KIRSTY BOYLE is an artist whose passion for robots has led her to
travel the world, working with like-minded puppeteers, animators and
roboticists. Her work examines robots as subjects of culture with
particular emphasis on how we experience and personalise our
interactions with them. She is currently artist in residence and guest
researcher at the AI Lab, University of Zurich, where she is working on
girlton, a robot combining artificial intelligence with traditional
automata. www.anat.org.au/blog/boyle/

PAUL BROWN is an artist and writer who has specialised in art, science
and technology since the late 1960s. His work has shown at the TATE,
Victoria & Albert and ICA in the UK; ARCO in Spain and the Venice
Biennale as well as being represented in public, corporate and private
collections internationally. He is currently a visiting professor at
the Centre for Computational Neuroscience and Robotics, University of
Sussex, where he is working on a project to evolve robots that can
draw. www.paul-brown.com

SHUHEI MIYASHITA is a scientist who grew up in Tokyo and Tsukuba
Science City, Japan. He holds a Bachelor degree in Electrical and
Electronic Engineering and a Masters in Computational Intelligence and
Systems Science. He is currently a Ph.D candidate at the Artificial
Intelligence Laboratory, University of Zurich, where he is working on
self-assembly robots in order to explore the extent to which artifacts
can be used to represent life-like behaviours. http://shuhei.net/

LEONEL MOURA is an artist who works with robotics and artificial
intelligence in order to produce “Artificial Creativity”. He created
his first swarm of autonomous painting robots – able to produce
original artworks based on emergent behaviour – in 2003. Since then he
has produced increasingly autonomous and sophisticated ‘artbots’,
including RAP (Robotic Action Painter, 2006) created for permanent
exhibition at the American Museum of Natural History in New York.

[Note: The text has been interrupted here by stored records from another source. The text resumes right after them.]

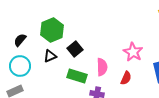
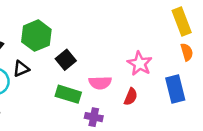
black triangle: (50, 56) -> (21, 69), moved
pink semicircle: (102, 67) -> (100, 83), turned 90

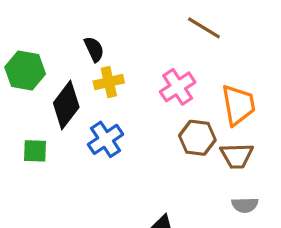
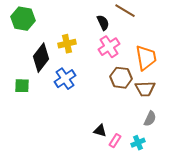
black semicircle: (94, 49) -> (103, 23), moved
green hexagon: (25, 71) -> (23, 19), moved
gray semicircle: (245, 205) -> (150, 119), turned -63

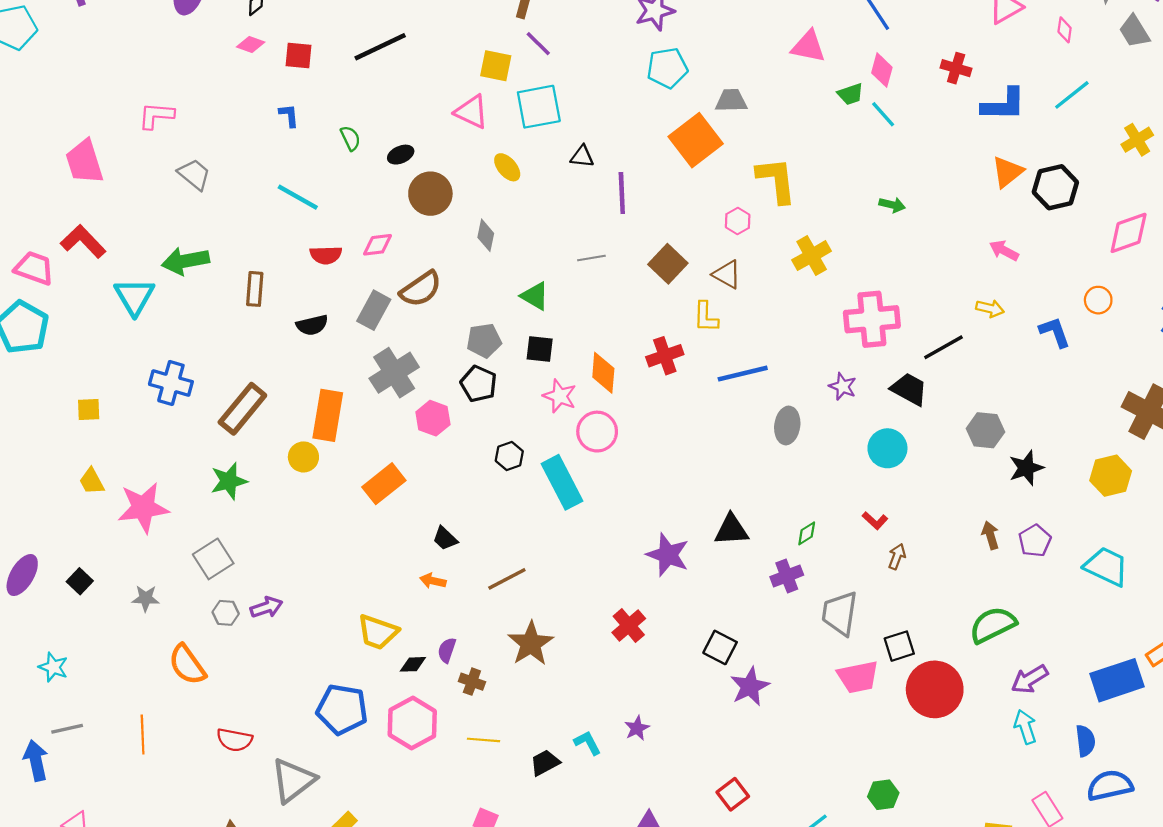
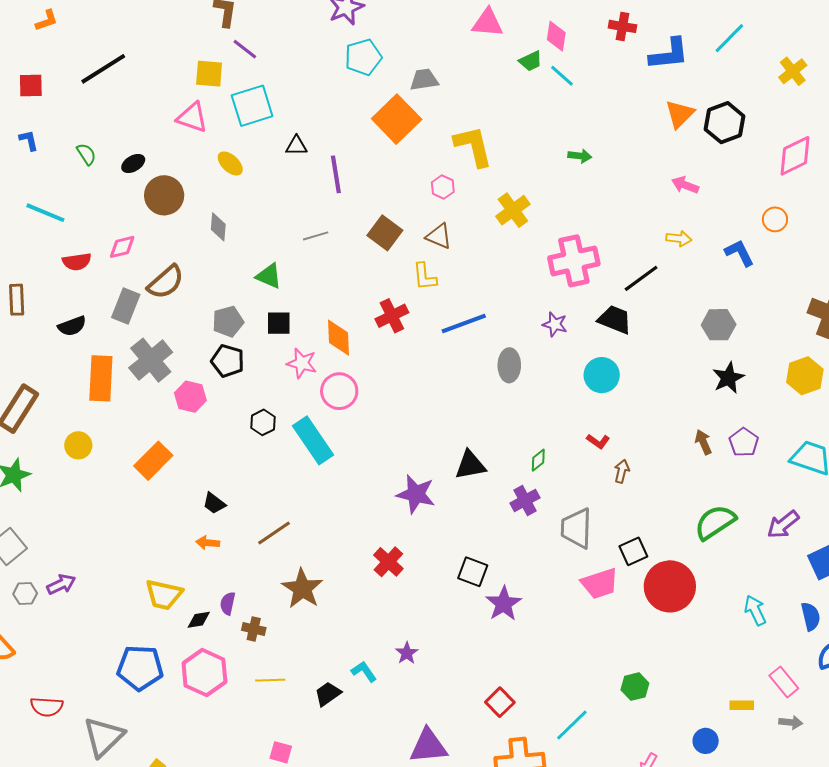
orange rectangle: (328, 415) -> (101, 378), moved
gray hexagon: (985, 430) -> (719, 325), moved
purple arrow: (1030, 679) -> (783, 524), moved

DOUGLAS REPETTO is an artist and teacher. His work, including
sculpture, installation, performance, recordings, and software is
presented internationally. He is the founder of a number of
art/community-oriented groups including dorkbot: people doing strange
things with electricity, ArtBots: The Robot Talent Show, organism:
making art with living systems, and the music-dsp mailing list and
website. He is currently Director of Research at the Columbia
University Computer Music Center, NYC. http://artbots.org/

MARI VELONAKI is a media artist who engages spectators with digital and
robotic ‘characters’ in interplays stimulated by sensory-triggered
interfaces (speech 1995, touch 1997, breath 1998, electrostatic charge
2000, vision system 2000, light 2003, robotics 2003). With Dr David
Rye, she co-founded the Centre for Social Robotics at the Australian
Centre for Field Robotics, University of Sydney and is currently an
Australia Council Visual Arts Fellow.

To subscribe to the elist visit: www.synapse.net.au and select
‘Discussion List’


ANAT is assisted by the Australian Government through the Australia
Council for the Arts http://www.ozco.gov.au its arts funding and
advisory body, by the South Australian Government through Arts SA
http://www.arts.sa.gov.au and the Visual Arts and Craft Strategy, an
initiative of the Australian, State and Territory Governments.

Talking Robots podcasts

November 7, 2007

Talking Robots is a series of podcasts featuring interviews with high-profile professionals in Robotics and Artificial Intelligence for an inside view on the science, technology, and business of intelligent robotics.


I am particularly into the interview about Energy Autonomy by Chris Melhuish.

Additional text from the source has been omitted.